ND8 DEVELOPMENT
Best Practice Software Development




Judging by the job adverts on the net, stakeholder management skills seem to be the “must have” requirement for the modern project and programme manager. Is this because the user community is becoming more demanding; no longer prepared to sit on the sidelines and wait for a solution that doesn’t meet their needs? Or is it because IS teams have realised that understanding the real needs of their customers, and obtaining their full support, is key to delivering a successful solution? Or perhaps it’s because scarce resources are increasingly fought over. Whatever the reason the more active involvement of the full customer community during the full delivery process of what is after all their solution, has got be a good thing, but it will require you to dust off all your skills in diplomacy, negotiation, influence and patience.
But what exactly is stakeholder management. How about:
“Acquiring and sustaining the senior management support required to ensure a project’s success”
One thing’s for sure, without consistent support, from initiation to completion, the inevitable ups and downs of project life will make life exceedingly difficult, and may well lead to project failure, or worse.
The first goal of stakeholder management is therefore to understand who’s a part of your stakeholder community. Likely candidates will be senior customers and IS managers, of influence, who’s area of interest will be directly impacted by the project, not forgetting those people on the periphery who hold an indirect interest, perhaps because the project is consuming precious resources they think could be better employed.
Your sponsor, who by definition is the champion of the project, should be the initial source of
information about stakeholders and it’s crucial that the project manager and sponsor have a close and trusting working relationship.
Two key words to pick out from the paragraphs above are “influence” and “trust”. Influence is not simply a matter of position in the organisation and it’s important to fully determine who has real influence, positive or negative, over proceedings. Trust is immensely important, initially with your sponsor and then with rest of the stakeholder community. If you can’t form a trusted relationship with your stakeholders you’re holed beneath the water line, but building trust is easier said than done. In my experience trust is gained through consistent action, openness and objectivity, rather than simply words, and often takes time, months rather than days, to truly establish.

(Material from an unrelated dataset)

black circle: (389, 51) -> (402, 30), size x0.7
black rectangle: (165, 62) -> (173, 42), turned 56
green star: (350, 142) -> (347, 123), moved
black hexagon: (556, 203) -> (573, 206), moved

Once you’ve identified your stakeholders, the next stage is to understand their attitude to the project and their level of influence. If all high influence stakeholders are broadly supportive of the project then you’re onto a winner. Conversely if all high influence stakeholders are unsupportive then I guess you need to wonder what you’re doing their in the first place. Whatever the position, you and your sponsor need to build up the necessary level of support and so need to determine which stakeholders need to be shifted from their neutral or unsupportive positions, create an action plan for each, and execute the plan until the balance is in the projects favour. It’s important to remember that not every stakeholder is important enough, or be willing, to shift, especially if they’ll be adversely affected by the project.
As the project moves on things will change. Stakeholders will arrive and depart, levels of influence will wax and wane, business and political contexts will shift. It’s important that
through-out all this activity, stakeholder management continues to maintain the necessary level of support right the way through to a successful delivery.
If all this sounds a bit political, then I’m afraid it is. Unfortunately project success is not simply a matter of executing a well defined plan that mechanically winds through to an inevitable conclusion. If that was the case it would be dead boring. Instead projects are instigated, run and influenced by people, and people, without fail, bring their own thoughts, experiences and aspirations, to the show leading to both high levels of conflict and more positively, high levels of creativity. Differences of experience and aspirations, no matter how well intended, equals politics, and any successful PM needs to understand this and have the tools to make the best of the situation.
The last word on this is that though the theory is simple enough, in practice managing the process can be extremely difficult, especially in highly charged political environments. Though I reckon I’ve an inkling about what I’m talking about here (or I wouldn’t be writing this) I’ve been caught out at least twice, especially when regimes change, and I fully expect to be caught out again. I think its part and parcel of trying to make things happen (which projects are all about).